▶ [YOUR ASSIGNMENT] Every entry below is to be copied word for word, with its pictures removed.

[Records from a data source]
=-=-=-=-=

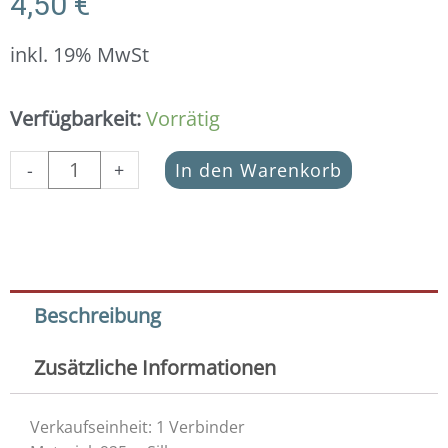
4,50
€
inkl. 19% MwSt
Schmuckverbinder
Verfügbarkeit:
Vorrätig
Kleeblatt
925
-
+
In den Warenkorb
Silber
vergoldet
Menge
Beschreibung
Zusätzliche Informationen
Verkaufseinheit: 1 Verbinder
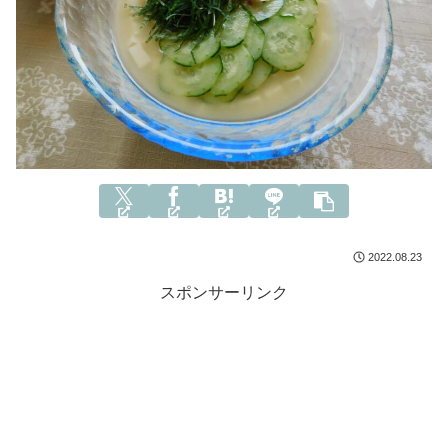
2022.08.23
スポンサーリンク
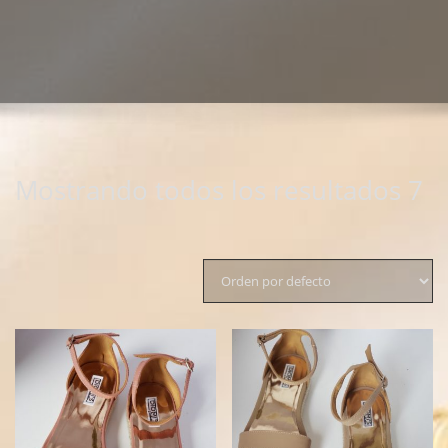
Mostrando todos los resultados 7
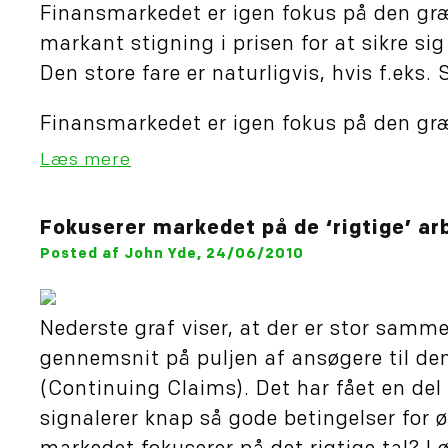
Finansmarkedet er igen fokus på den græs
markant stigning i prisen for at sikre si
Den store fare er naturligvis, hvis f.eks. 
Finansmarkedet er igen fokus på den græ
Læs mere
Fokuserer markedet på de ‘rigtige’ a
Posted af John Yde, 24/06/2010
Nederste graf viser, at der er stor sa
gennemsnit på puljen af ansøgere til de
(Continuing Claims). Det har fået en de
signalerer knap så gode betingelser for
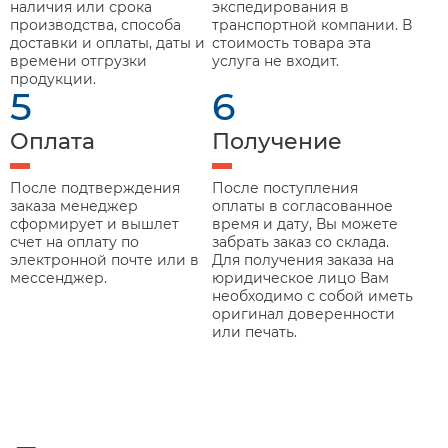
наличия или срока
экспедирования в
производства, способа
транспортной компании. В
доставки и оплаты, даты и
стоимость товара эта
времени отгрузки
услуга не входит.
продукции.
5
6
Оплата
Получение
После подтверждения
После поступления
заказа менеджер
оплаты в согласованное
сформирует и вышлет
время и дату, Вы можете
счет на оплату по
забрать заказ со склада.
электронной почте или в
Для получения заказа на
мессенджер.
юридическое лицо Вам
необходимо с собой иметь
оригинал доверенности
или печать.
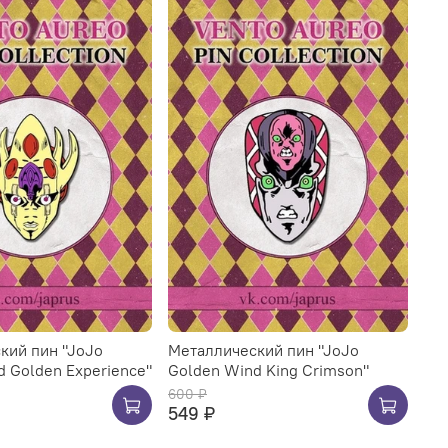
кий пин "JoJo
Металлический пин "JoJo
 Golden Experience"
Golden Wind King Crimson"
600 ₽
549 ₽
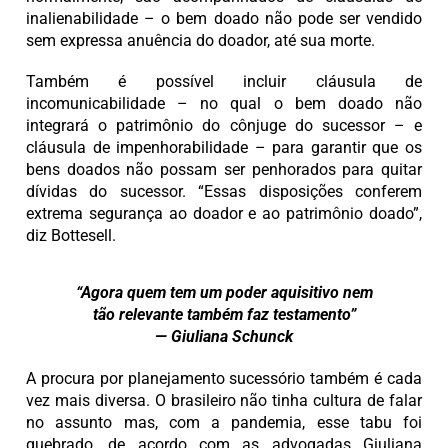
inalienabilidade – o bem doado não pode ser vendido
sem expressa anuência do doador, até sua morte.
Também é possível incluir cláusula de
incomunicabilidade – no qual o bem doado não
integrará o patrimônio do cônjuge do sucessor – e
cláusula de impenhorabilidade – para garantir que os
bens doados não possam ser penhorados para quitar
dívidas do sucessor. “Essas disposições conferem
extrema segurança ao doador e ao patrimônio doado”,
diz Bottesell.
“Agora quem tem um poder aquisitivo nem
tão relevante também faz testamento”
— Giuliana Schunck
A procura por planejamento sucessório também é cada
vez mais diversa. O brasileiro não tinha cultura de falar
no assunto mas, com a pandemia, esse tabu foi
quebrado, de acordo com as advogadas Giuliana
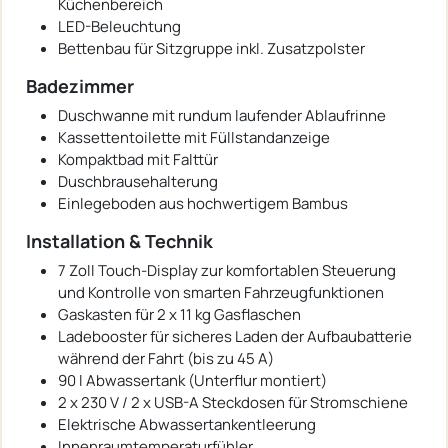
Küchenbereich
LED-Beleuchtung
Bettenbau für Sitzgruppe inkl. Zusatzpolster
Badezimmer
Duschwanne mit rundum laufender Ablaufrinne
Kassettentoilette mit Füllstandanzeige
Kompaktbad mit Falttür
Duschbrausehalterung
Einlegeboden aus hochwertigem Bambus
Installation & Technik
7 Zoll Touch-Display zur komfortablen Steuerung
und Kontrolle von smarten Fahrzeugfunktionen
Gaskasten für 2 x 11 kg Gasflaschen
Ladebooster für sicheres Laden der Aufbaubatterie
während der Fahrt (bis zu 45 A)
90 l Abwassertank (Unterflur montiert)
2 x 230 V / 2 x USB-A Steckdosen für Stromschiene
Elektrische Abwassertankentleerung
Innenraumtemperaturfühler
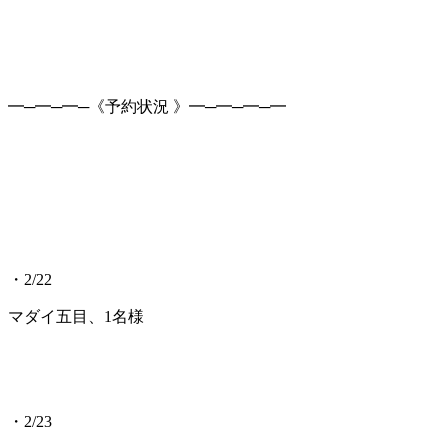
━─━─━─《予約状況 》━─━─━─━
・2/22
マダイ五目、1名様
・2/23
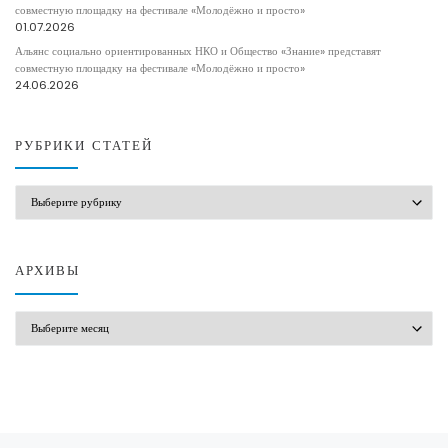
совместную площадку на фестивале «Молодёжно и просто»
01.07.2026
Альянс социально ориентированных НКО и Общество «Знание» представят
совместную площадку на фестивале «Молодёжно и просто»
24.06.2026
РУБРИКИ СТАТЕЙ
РУБРИКИ СТАТЕЙ
АРХИВЫ
АРХИВЫ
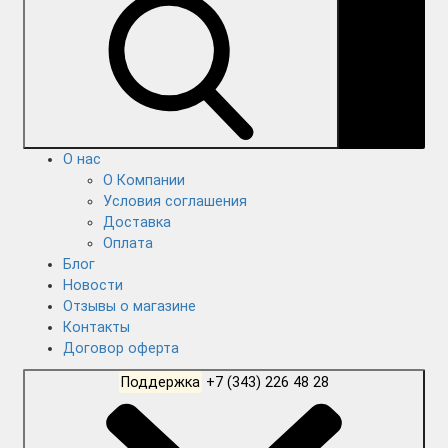
О нас
О Компании
Условия соглашения
Доставка
Оплата
Блог
Новости
Отзывы о магазине
Контакты
Договор оферта
Поддержка
+7 (343) 226 48 28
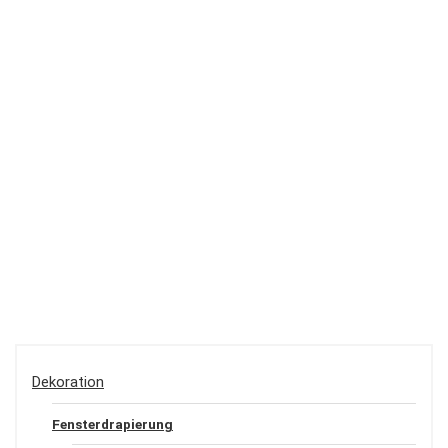
Dekoration
Fensterdrapierung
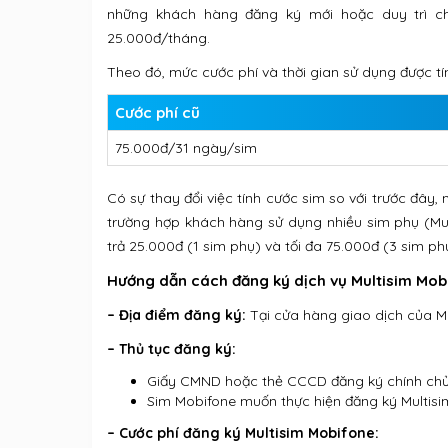
những khách hàng đăng ký mới hoặc duy trì c
25.000đ/tháng.
Theo đó, mức cước phí và thời gian sử dụng được tí
Cước phí cũ
75.000đ/31 ngày/sim
Có sự thay đổi việc tính cước sim so với trước đây,
trường hợp khách hàng sử dụng nhiều sim phụ (Multi
trả 25.000đ (1 sim phụ) và tối đa 75.000đ (3 sim ph
Hướng dẫn cách đăng ký dịch vụ Multisim Mob
– Địa điểm đăng ký:
Tại cửa hàng giao dịch của M
– Thủ tục đăng ký:
Giấy CMND hoặc thẻ CCCD đăng ký chính chủ 
Sim Mobifone muốn thực hiện đăng ký Multisi
– Cước phí đăng ký Multisim Mobifone:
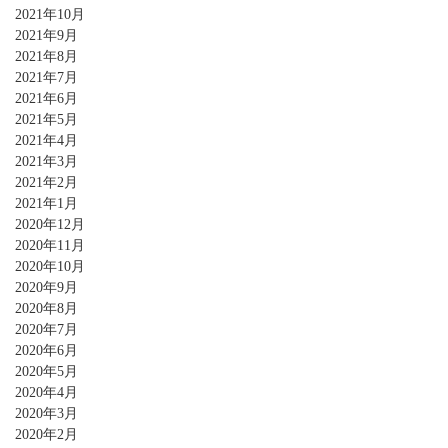
2021年10月
2021年9月
2021年8月
2021年7月
2021年6月
2021年5月
2021年4月
2021年3月
2021年2月
2021年1月
2020年12月
2020年11月
2020年10月
2020年9月
2020年8月
2020年7月
2020年6月
2020年5月
2020年4月
2020年3月
2020年2月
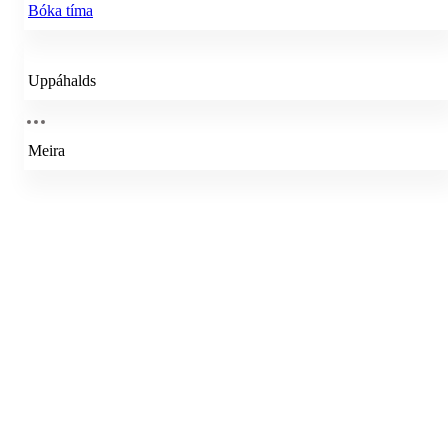
Bóka tíma
Uppáhalds
Meira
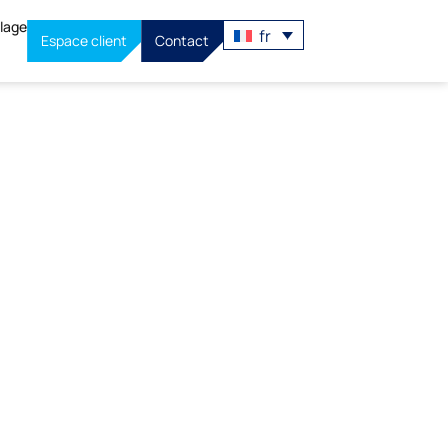
llage
fr
Espace client
Contact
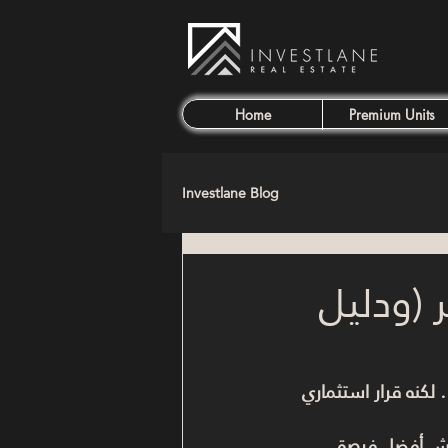
Home
Premium Units
Investlane Blog
 (ودليل
لكنه قرار استثماري 
ش أفضل فرصة.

=-=-=-=-=

▶ [WRITTEN SOLUTION]
4,50
€
inkl. 19% MwSt
Schmuckverbinder
Verfügbarkeit:
Vorrätig
Kleeblatt
925
-
+
In den Warenkorb
Silber
vergoldet
Menge
Beschreibung
Zusätzliche Informationen
Verkaufseinheit: 1 Verbinder
2022.08.23
スポンサーリンク
Mostrando todos los resultados 7
Finansmarkedet er igen fokus på den græs
markant stigning i prisen for at sikre si
Den store fare er naturligvis, hvis f.eks. 
Finansmarkedet er igen fokus på den græ
Læs mere
Fokuserer markedet på de ‘rigtige’ a
Posted af John Yde, 24/06/2010
Nederste graf viser, at der er stor sa
gennemsnit på puljen af ansøgere til de
(Continuing Claims). Det har fået en de
signalerer knap så gode betingelser for
наличия или срока
экспедирования в
производства, способа
транспортной компании. В
доставки и оплаты, даты и
стоимость товара эта
времени отгрузки
услуга не входит.
продукции.
5
6
Оплата
Получение
После подтверждения
После поступления
заказа менеджер
оплаты в согласованное
сформирует и вышлет
время и дату, Вы можете
счет на оплату по
забрать заказ со склада.
электронной почте или в
Для получения заказа на
мессенджер.
юридическое лицо Вам
необходимо с собой иметь
оригинал доверенности
или печать.
кий пин "JoJo
Металлический пин "JoJo
 Golden Experience"
Golden Wind King Crimson"
600 ₽
549 ₽
inalienabilidade – o bem doado não pode ser vendido
sem expressa anuência do doador, até sua morte.
Também é possível incluir cláusula de
incomunicabilidade – no qual o bem doado não
integrará o patrimônio do cônjuge do sucessor – e
cláusula de impenhorabilidade – para garantir que os
bens doados não possam ser penhorados para quitar
dívidas do sucessor. “Essas disposições conferem
extrema segurança ao doador e ao patrimônio doado”,
diz Bottesell.
“Agora quem tem um poder aquisitivo nem
tão relevante também faz testamento”
— Giuliana Schunck
A procura por planejamento sucessório também é cada
vez mais diversa. O brasileiro não tinha cultura de falar
no assunto mas, com a pandemia, esse tabu foi
quebrado, de acordo com as advogadas Giuliana
Küchenbereich
LED-Beleuchtung
Bettenbau für Sitzgruppe inkl. Zusatzpolster
Badezimmer
Duschwanne mit rundum laufender Ablaufrinne
Kassettentoilette mit Füllstandanzeige
Kompaktbad mit Falttür
Duschbrausehalterung
Einlegeboden aus hochwertigem Bambus
Installation & Technik
7 Zoll Touch-Display zur komfortablen Steuerung
und Kontrolle von smarten Fahrzeugfunktionen
Gaskasten für 2 x 11 kg Gasflaschen
Ladebooster für sicheres Laden der Aufbaubatterie
während der Fahrt (bis zu 45 A)
90 l Abwassertank (Unterflur montiert)
2 x 230 V / 2 x USB-A Steckdosen für Stromschiene
Elektrische Abwassertankentleerung
Innenraumtemperaturfühler
━─━─━─《予約状況 》━─━─━─━
・2/22
マダイ五目、1名様
・2/23
совместную площадку на фестивале «Молодёжно и просто»
01.07.2026
Альянс социально ориентированных НКО и Общество «Знание» представят
совместную площадку на фестивале «Молодёжно и просто»
24.06.2026
РУБРИКИ СТАТЕЙ
РУБРИКИ СТАТЕЙ
АРХИВЫ
АРХИВЫ
О нас
О Компании
Условия соглашения
Доставка
Оплата
Блог
Новости
Отзывы о магазине
Контакты
Договор оферта
Поддержка
+7 (343) 226 48 28
Dekoration
Fensterdrapierung
những khách hàng đăng ký mới hoặc duy trì c
25.000đ/tháng.
Theo đó, mức cước phí và thời gian sử dụng được tí
Cước phí cũ
75.000đ/31 ngày/sim
Có sự thay đổi việc tính cước sim so với trước đây,
trường hợp khách hàng sử dụng nhiều sim phụ (Multi
trả 25.000đ (1 sim phụ) và tối đa 75.000đ (3 sim ph
Hướng dẫn cách đăng ký dịch vụ Multisim Mob
– Địa điểm đăng ký:
Tại cửa hàng giao dịch của M
– Thủ tục đăng ký:
Giấy CMND hoặc thẻ CCCD đăng ký chính chủ 
Sim Mobifone muốn thực hiện đăng ký Multisi
– Cước phí đăng ký Multisim Mobifone:
2021年10月
2021年9月
2021年8月
2021年7月
2021年6月
2021年5月
2021年4月
2021年3月
2021年2月
2021年1月
2020年12月
2020年11月
2020年10月
2020年9月
2020年8月
2020年7月
2020年6月
2020年5月
2020年4月
2020年3月
2020年2月
Bóka tíma
Uppáhalds
Meira
llage
fr
Espace client
Contact
Home
Premium Units
Investlane Blog
 (ودليل
لكنه قرار استثماري 
ش أفضل فرصة.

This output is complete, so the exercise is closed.